Qatari Foreign Minister Hamid bin Jasim bin Jaber al-Thani told Al-Jazeera television in Doha, "We call upon the Iraqi people, with all their sects and political affiliations, to cement their national unity so that they can achieve their aspirations in forming an elected national government and maintain Iraq's independence. We hope that this event will prompt the Coalition [Provisional] Authority to help the Iraqi people realize their aspirations so that they can resume their normal role."

Bahrain News Agency quoted an "official" government source as saying, "The kingdom sees this day as a new page for Iraq so its people may take sure steps to restore their role at the Arab and regional and international levels."

Meanwhile, in Kuwait, which Saddam Hussein invaded in 1991, Foreign Minister Shaykh Muhammad al-Sabah called the capture of Hussein a good omen for the region. "The Iraqi people are now rid of history's biggest tyrant, and no doubt his downfall will have positive effects on Iraq and its stability and on security and stability in the region," reported.

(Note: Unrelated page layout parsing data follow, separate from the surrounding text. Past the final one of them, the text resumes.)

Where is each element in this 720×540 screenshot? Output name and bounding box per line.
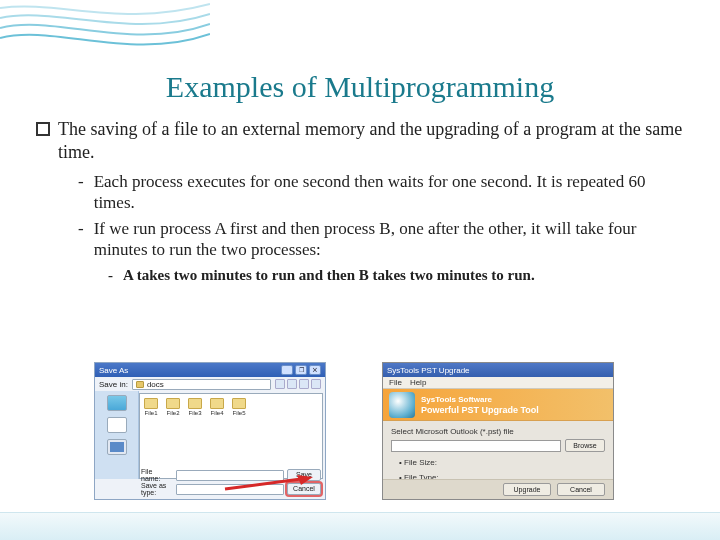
upgrade-button[interactable]: Upgrade (503, 483, 551, 496)
documents-icon[interactable] (107, 417, 127, 433)
dialog-footer: File name: Save Save as type: Cancel (141, 469, 321, 495)
cancel-button[interactable]: Cancel (557, 483, 605, 496)
dash-icon: - (78, 171, 84, 214)
save-dialog: Save As Save in: docs (94, 362, 326, 500)
menu-file[interactable]: File (389, 378, 402, 387)
views-icon[interactable] (311, 379, 321, 389)
filetype-label: Save as type: (141, 482, 173, 496)
filesize-row: • File Size: (399, 458, 605, 467)
sub-list: - Each process executes for one second t… (78, 171, 684, 260)
folder-icon (210, 398, 224, 409)
location-value: docs (147, 380, 164, 389)
branding-banner: SysTools Software Powerful PST Upgrade T… (383, 389, 613, 421)
dialog-title: SysTools PST Upgrade (387, 366, 470, 375)
subsub-text: A takes two minutes to run and then B ta… (123, 266, 535, 285)
sub-bullet-text: Each process executes for one second the… (94, 171, 684, 214)
location-dropdown[interactable]: docs (132, 379, 271, 390)
save-button[interactable]: Save (287, 469, 321, 481)
sub-bullet-text: If we run process A first and then proce… (94, 218, 684, 261)
square-bullet-icon (36, 122, 50, 136)
sub-bullet: - Each process executes for one second t… (78, 171, 684, 214)
back-icon[interactable] (275, 379, 285, 389)
slide: Examples of Multiprogramming The saving … (0, 0, 720, 540)
content-area: Examples of Multiprogramming The saving … (0, 70, 720, 285)
filename-label: File name: (141, 468, 173, 482)
dialog-toolbar: Save in: docs (95, 377, 325, 391)
filetype-dropdown[interactable] (176, 484, 284, 495)
computer-icon[interactable] (107, 439, 127, 455)
decorative-wave (0, 0, 210, 60)
new-folder-icon[interactable] (299, 379, 309, 389)
folder-icon (188, 398, 202, 409)
minimize-icon[interactable] (281, 365, 293, 375)
dialog-titlebar: SysTools PST Upgrade (383, 363, 613, 377)
dialog-buttonbar: Upgrade Cancel (383, 479, 613, 499)
close-icon[interactable] (309, 365, 321, 375)
folder-icon (136, 381, 144, 388)
cancel-button[interactable]: Cancel (287, 483, 321, 495)
folder-icon (232, 398, 246, 409)
dialog-titlebar: Save As (95, 363, 325, 377)
product-name: Powerful PST Upgrade Tool (421, 405, 539, 415)
select-file-label: Select Microsoft Outlook (*.pst) file (391, 427, 605, 436)
file-item[interactable]: File3 (188, 398, 202, 416)
menubar: File Help (383, 377, 613, 389)
main-bullet-text: The saving of a file to an external memo… (58, 118, 684, 163)
brand-name: SysTools Software (421, 395, 539, 404)
file-item[interactable]: File4 (210, 398, 224, 416)
filename-input[interactable] (176, 470, 284, 481)
browse-button[interactable]: Browse (565, 439, 605, 452)
dash-icon: - (108, 266, 113, 285)
subsub-bullet: - A takes two minutes to run and then B … (108, 266, 684, 285)
savein-label: Save in: (99, 380, 128, 389)
file-item[interactable]: File1 (144, 398, 158, 416)
brand-logo-icon (389, 392, 415, 418)
folder-icon (144, 398, 158, 409)
up-icon[interactable] (287, 379, 297, 389)
desktop-icon[interactable] (107, 395, 127, 411)
figures-row: Save As Save in: docs (94, 362, 614, 500)
upgrade-dialog: SysTools PST Upgrade File Help SysTools … (382, 362, 614, 500)
sub-bullet: - If we run process A first and then pro… (78, 218, 684, 261)
subsub-list: - A takes two minutes to run and then B … (108, 266, 684, 285)
main-bullet: The saving of a file to an external memo… (36, 118, 684, 163)
menu-help[interactable]: Help (410, 378, 426, 387)
file-item[interactable]: File2 (166, 398, 180, 416)
dialog-title: Save As (99, 366, 128, 375)
filesize-label: • File Size: (399, 458, 439, 467)
dialog-body: Select Microsoft Outlook (*.pst) file Br… (383, 421, 613, 488)
file-path-input[interactable] (391, 440, 561, 452)
decorative-footer-band (0, 512, 720, 540)
places-sidebar (95, 391, 139, 479)
folder-icon (166, 398, 180, 409)
file-list[interactable]: File1 File2 File3 File4 File5 (139, 393, 323, 479)
maximize-icon[interactable] (295, 365, 307, 375)
dash-icon: - (78, 218, 84, 261)
file-item[interactable]: File5 (232, 398, 246, 416)
slide-title: Examples of Multiprogramming (36, 70, 684, 104)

And Saudi Arabia's Ambassador to the United States Prince Bandar bin Sultan issued a statement in Washington, saying: "The capture of Saddam Hussein will end an infamous chapter of history for Iraq and the region. Saddam Hussein was a menace to the Arab world, and his reign of terror will be remembered for its brutality, aggression, and oppression. His capture is another step in Iraq's path toward peace and unity for all of its people.... We wish the Iraqi people success in rebuilding their country and their institutions, and stand by them in their hour of need."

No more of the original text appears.